エッセンスの渦巻く風が霧散し姿を現すと風呂上がりだろう三人の美女と一匹の狼が寛いでいた。
「うわっ」
「ひぃ」
「きゃっ」
「わふわふ」
「転移してくるなら転移するって言ってよねー」
「か、香織は着替えて来ます!」
「わ、私も着替えて来ます!」
キャミソールにショートパンツという格好の悠里は余裕の態度だが、香織は油断すれば肩が見えそうなほど大きなロングシャツを着ていて下は……一瞬ちらりと見え、下着だけだったように思う。さくらも上はワイシャツだけだ。視界の端に見えた、着替えてくると言って駆けて行くさくらは、走ったせいでめくれ上がった長いシャツの下に……なにもなかった。とりあえず見てないことにしよっと。
「あっ……なんかすまん」
「ほんとよねー。ところで悠人、その手に持ってるのはなに?」
「レッサーワイバーン倒したらドロップした。っていうか俺の頭にドロップしてきた」
「え? ほんとに?」
こみ上げる笑いを堪えられないと言った様子の悠里の顔がどんどん赤くなっていく。しかし怒っているのではなく笑いを堪えた時のやつだ。
「うん。ほんとに。エアリスがドロップ判定のためにLUC700にしたんだけどそのときに」
「700って……っていうかそんな事ってある? あははははは!」
「そんなにおもしろいことか? 俺はなんでパンツが降ってくるのかっていう謎に頭を悩ませているってのに」
その後着替えて戻って来た香織とさくらに悠里がその話をし、三人は腹が捻じ切れるのでは? と心配になるほど笑っていた。事情を聞いてさくらにパンツを返す。ここからどうやってあんな岩山まで飛んでいったのかは謎だが、さくらはどうやら小さなリボンの付いた水色縞々らしい。イメージ的に香織の方が好みそうに思えるが……いや、こういうことは考えないでおこう。
「じゃあはい、これ‥‥」
「ありがと。拾ったのが悠人君でよかったわ〜。他の男だったら撃ち殺してたかもしれないわね〜」
「それは……恐ろしい」
「くくくく……ほんと悠人って……くふっ、ふふふふ‥」
「香織のだったら秘密にして隠しちゃってもいいですからね! 悠人さん!」
「いやぁ、さすがにそれは犯罪臭しかしないから……」
街中でもパンツが降ってきたがそれはわかる。ダンジョンで降ってくるのはちょっとよくわからない。

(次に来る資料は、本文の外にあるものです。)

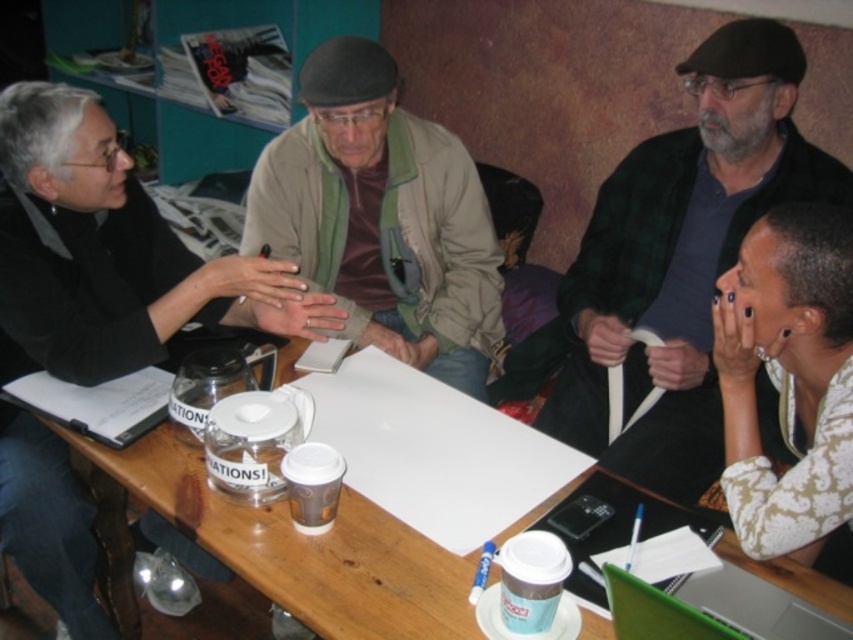 You are standing at the center of the table and want to reach both point A at point (738, 550) and point B at point (793, 628). Which point is closer to you?

Point A at point (738, 550) is closer to you because it is further to the viewer than point B at point (793, 628).

You are standing at the point labeled as point (753, 264) and want to walk to the point labeled as point (30, 324). Which direction should you move in to reach your destination?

「それにしてもほんとにそんなことがあるなんてね〜。悠人君って不思議ね〜」
「なんなんでしょうね。俺、何か呪われてるんだろうか」
「はぁ〜。ダンジョンよりダンジョンだよね〜」
「なんだそれ。まるで俺が普通じゃないみたいじゃないか」
細められた三対の目に見つめられ、居た堪れない気持ちになり話題を逸らす。
「と、ところで悠里、SATOって卵料理もやったっけ?」
「やってるんじゃないかなー。どうして?」
「ワイバーンの卵が手に入ったけど、ダチョウよりもでかいから俺じゃ料理できる気がしないし引き取ってもらえるならと思って」
「卵? それって温めたら孵化するのかな?」
(エアリス、どうなの?)
ーー 常温で放っておいてもいずれ孵化するかと ーー
「常温でほっといても孵化するかもってエアリス先生が」
「じゃあ孵化させてみない?」
「え〜。なんでまた……」
「懐いたら乗れるかもしれないし、悠人だけ飛べるなんてずるいじゃーん」
「ずるいかな〜」
「ずるいです!」
「ずるいわね!」
どうやらずるいらしい。とは言っても懐くかどうかもわからないし、成長するまでどのくらいの時間を要するかもわからないが、欲しいならあげよう。
「……じゃあ、はい。あげるから育ててみてよ」
「それはちょっと……」
「ちょっと怖いですね……」
「そうね〜」
「……わかりましたよ、俺が孵化させてみるよ」
面倒ごとは俺に押し付けようとしているのかと卑屈になってしまうが、実際のところ俺みたいにエアリスナビがあるわけでもないし、見境なく噛みつくようなのが生まれても困るしな。電力問題はなんとかしてくれるみたいだしトイレも買ってもらえるわけで、ギブアンドテイクということだろう。だがそうだとすると俺がずいぶんと得をしているようにも思う。だって俺の場合私財なんて何も投げ打ってないからな。なんか悪い気がするなぁ。
とりあえず卵は持って来たタオルケットにでも載せておけばいいかな。